What is required:
Search the records below for the string "Instalación" and report only the number of lines that contain it.

Records from a dataset:

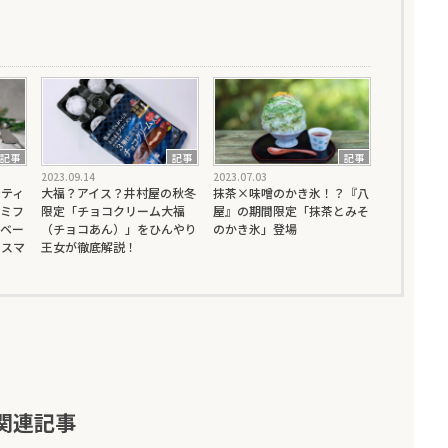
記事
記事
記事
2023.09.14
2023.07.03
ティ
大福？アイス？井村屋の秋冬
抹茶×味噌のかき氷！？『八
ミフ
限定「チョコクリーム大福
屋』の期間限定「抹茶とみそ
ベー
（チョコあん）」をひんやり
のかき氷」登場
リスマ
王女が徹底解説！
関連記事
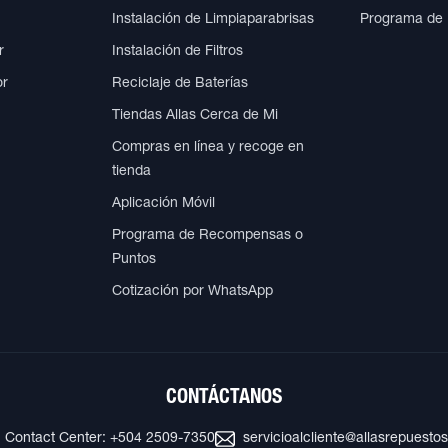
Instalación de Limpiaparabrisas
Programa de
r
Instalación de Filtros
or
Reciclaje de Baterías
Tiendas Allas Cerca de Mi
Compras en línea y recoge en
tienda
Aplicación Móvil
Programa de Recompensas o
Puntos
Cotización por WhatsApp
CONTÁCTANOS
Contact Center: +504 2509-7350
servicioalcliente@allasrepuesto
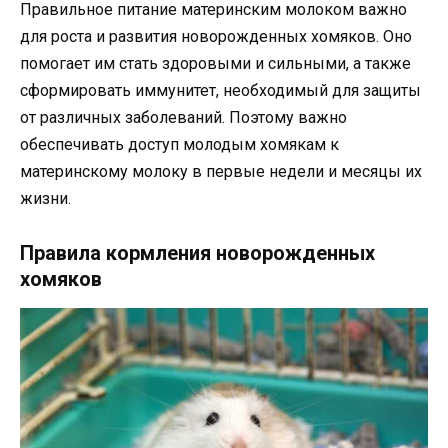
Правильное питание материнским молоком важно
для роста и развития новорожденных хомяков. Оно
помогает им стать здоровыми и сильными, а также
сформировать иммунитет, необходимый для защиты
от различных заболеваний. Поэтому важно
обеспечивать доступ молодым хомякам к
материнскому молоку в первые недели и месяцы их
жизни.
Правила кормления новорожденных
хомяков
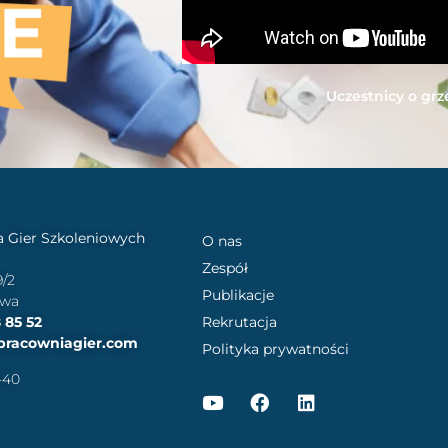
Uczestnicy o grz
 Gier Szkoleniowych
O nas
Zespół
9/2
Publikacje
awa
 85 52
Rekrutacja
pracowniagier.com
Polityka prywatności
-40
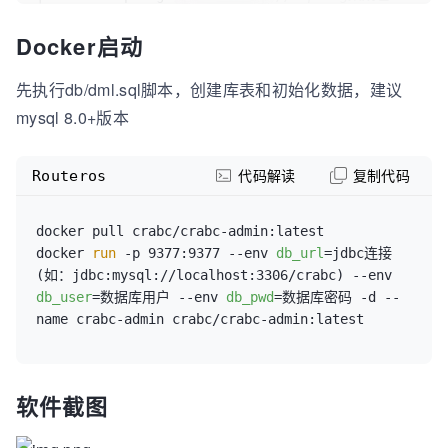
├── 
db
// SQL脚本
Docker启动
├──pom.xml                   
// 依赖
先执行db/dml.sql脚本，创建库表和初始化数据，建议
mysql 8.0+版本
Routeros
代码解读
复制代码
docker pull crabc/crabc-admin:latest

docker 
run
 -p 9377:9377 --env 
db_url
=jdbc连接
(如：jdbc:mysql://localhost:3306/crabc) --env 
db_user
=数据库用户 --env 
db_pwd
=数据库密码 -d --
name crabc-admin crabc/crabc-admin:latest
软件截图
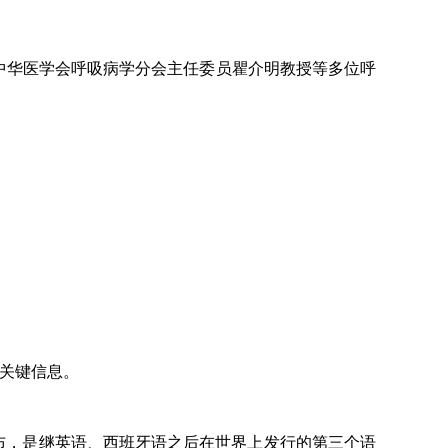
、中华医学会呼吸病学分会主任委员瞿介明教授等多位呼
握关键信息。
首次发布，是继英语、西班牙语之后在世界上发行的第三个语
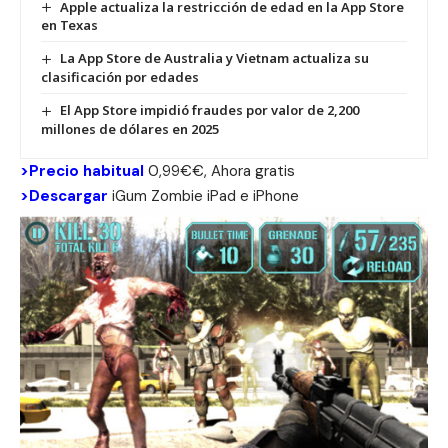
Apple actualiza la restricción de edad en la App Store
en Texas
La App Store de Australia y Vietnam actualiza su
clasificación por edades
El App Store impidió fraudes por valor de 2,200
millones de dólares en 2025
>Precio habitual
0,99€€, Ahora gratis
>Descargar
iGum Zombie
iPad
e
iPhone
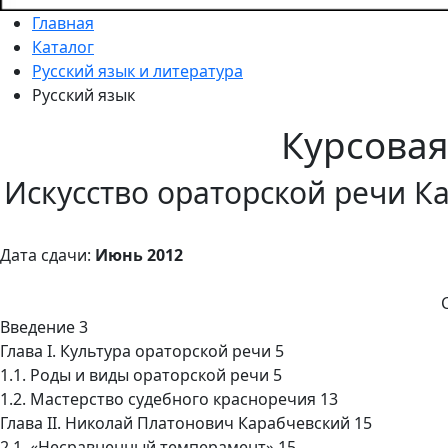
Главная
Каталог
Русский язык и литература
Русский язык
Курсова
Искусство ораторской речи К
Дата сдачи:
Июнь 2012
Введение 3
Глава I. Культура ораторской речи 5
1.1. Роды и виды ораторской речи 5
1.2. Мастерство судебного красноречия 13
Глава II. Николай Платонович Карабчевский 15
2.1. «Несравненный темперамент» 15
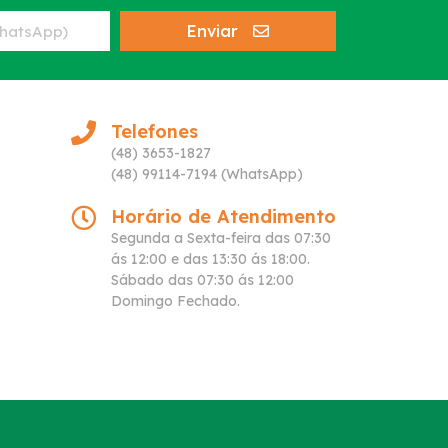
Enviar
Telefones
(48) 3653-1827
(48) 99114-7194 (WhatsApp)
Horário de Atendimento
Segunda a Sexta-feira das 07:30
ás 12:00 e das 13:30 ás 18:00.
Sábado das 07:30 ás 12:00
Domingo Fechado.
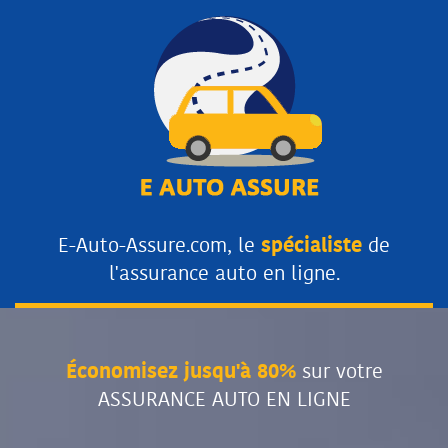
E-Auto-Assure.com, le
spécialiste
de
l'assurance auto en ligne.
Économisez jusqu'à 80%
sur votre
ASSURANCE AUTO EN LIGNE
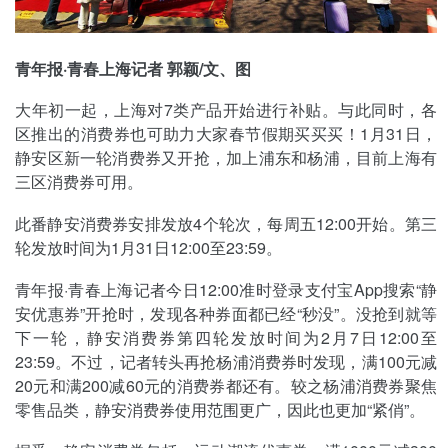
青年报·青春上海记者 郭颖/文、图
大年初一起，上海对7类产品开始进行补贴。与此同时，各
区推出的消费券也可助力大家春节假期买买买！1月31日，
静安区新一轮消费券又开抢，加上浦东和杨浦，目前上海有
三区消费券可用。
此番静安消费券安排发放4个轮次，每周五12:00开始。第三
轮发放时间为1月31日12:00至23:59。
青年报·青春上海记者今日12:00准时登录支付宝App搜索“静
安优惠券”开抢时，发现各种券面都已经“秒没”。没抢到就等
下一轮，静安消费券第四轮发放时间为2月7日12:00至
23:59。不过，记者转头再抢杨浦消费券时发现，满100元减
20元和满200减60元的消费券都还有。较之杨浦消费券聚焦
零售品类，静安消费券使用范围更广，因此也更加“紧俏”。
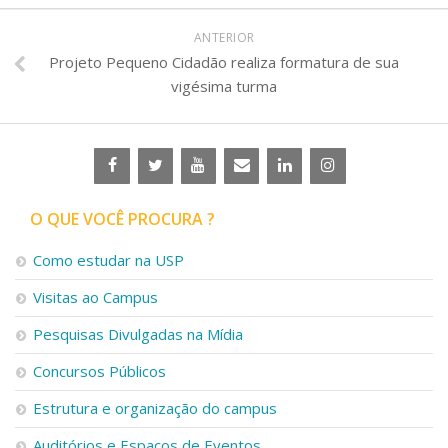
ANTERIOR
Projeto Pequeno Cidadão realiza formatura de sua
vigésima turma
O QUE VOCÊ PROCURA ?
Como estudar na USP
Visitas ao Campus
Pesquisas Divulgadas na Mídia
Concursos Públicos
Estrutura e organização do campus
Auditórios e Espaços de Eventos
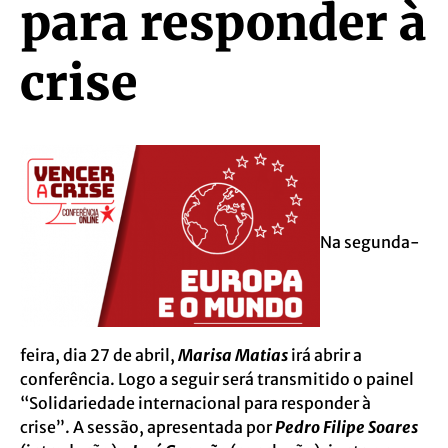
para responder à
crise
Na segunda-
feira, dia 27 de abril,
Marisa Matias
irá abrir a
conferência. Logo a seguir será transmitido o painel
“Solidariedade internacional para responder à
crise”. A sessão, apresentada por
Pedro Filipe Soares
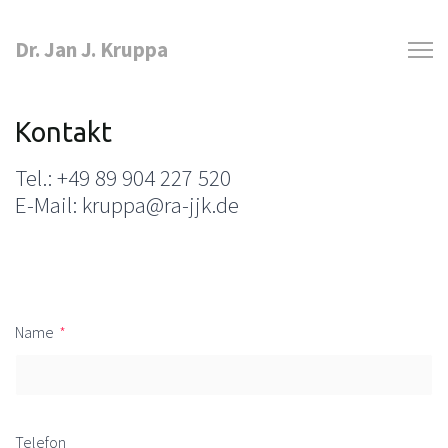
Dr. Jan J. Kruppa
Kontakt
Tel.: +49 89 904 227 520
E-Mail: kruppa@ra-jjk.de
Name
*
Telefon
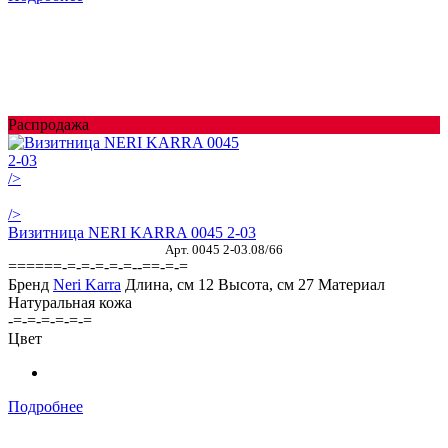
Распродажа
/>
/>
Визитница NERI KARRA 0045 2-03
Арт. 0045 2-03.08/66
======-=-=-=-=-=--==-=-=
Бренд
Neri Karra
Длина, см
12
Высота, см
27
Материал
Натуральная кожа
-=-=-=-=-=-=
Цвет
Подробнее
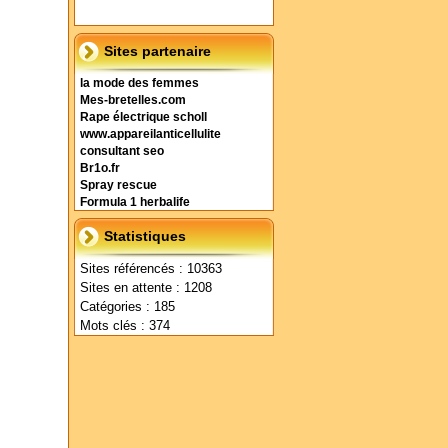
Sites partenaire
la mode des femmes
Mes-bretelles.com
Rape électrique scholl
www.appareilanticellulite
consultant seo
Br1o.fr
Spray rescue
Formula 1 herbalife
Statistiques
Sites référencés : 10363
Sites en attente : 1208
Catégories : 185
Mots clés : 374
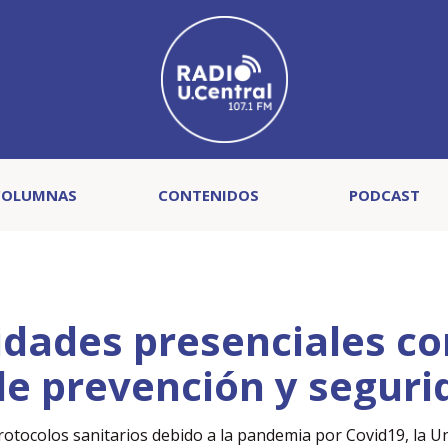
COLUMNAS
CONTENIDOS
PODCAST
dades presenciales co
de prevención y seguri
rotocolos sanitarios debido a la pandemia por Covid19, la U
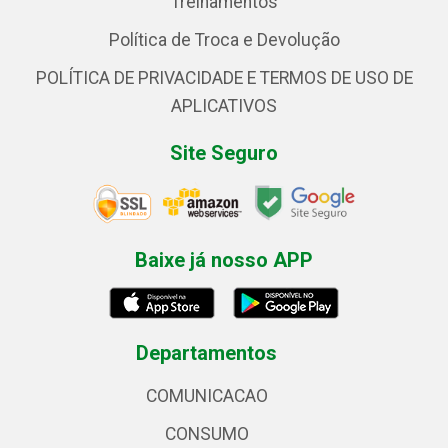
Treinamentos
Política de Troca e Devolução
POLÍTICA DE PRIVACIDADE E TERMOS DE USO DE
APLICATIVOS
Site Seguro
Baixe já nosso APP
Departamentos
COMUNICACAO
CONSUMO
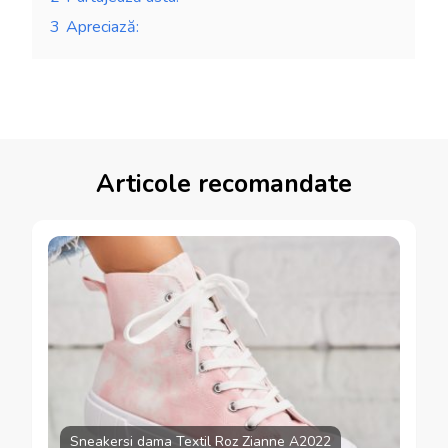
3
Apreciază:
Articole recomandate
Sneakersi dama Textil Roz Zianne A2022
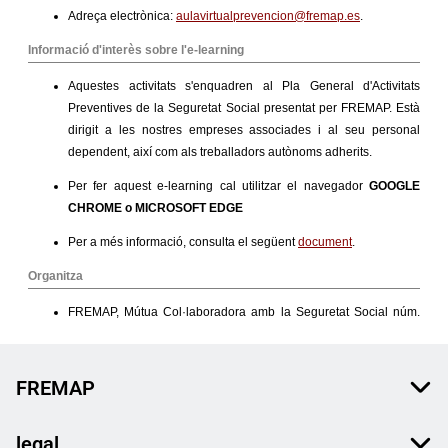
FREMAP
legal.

Response to this task:
2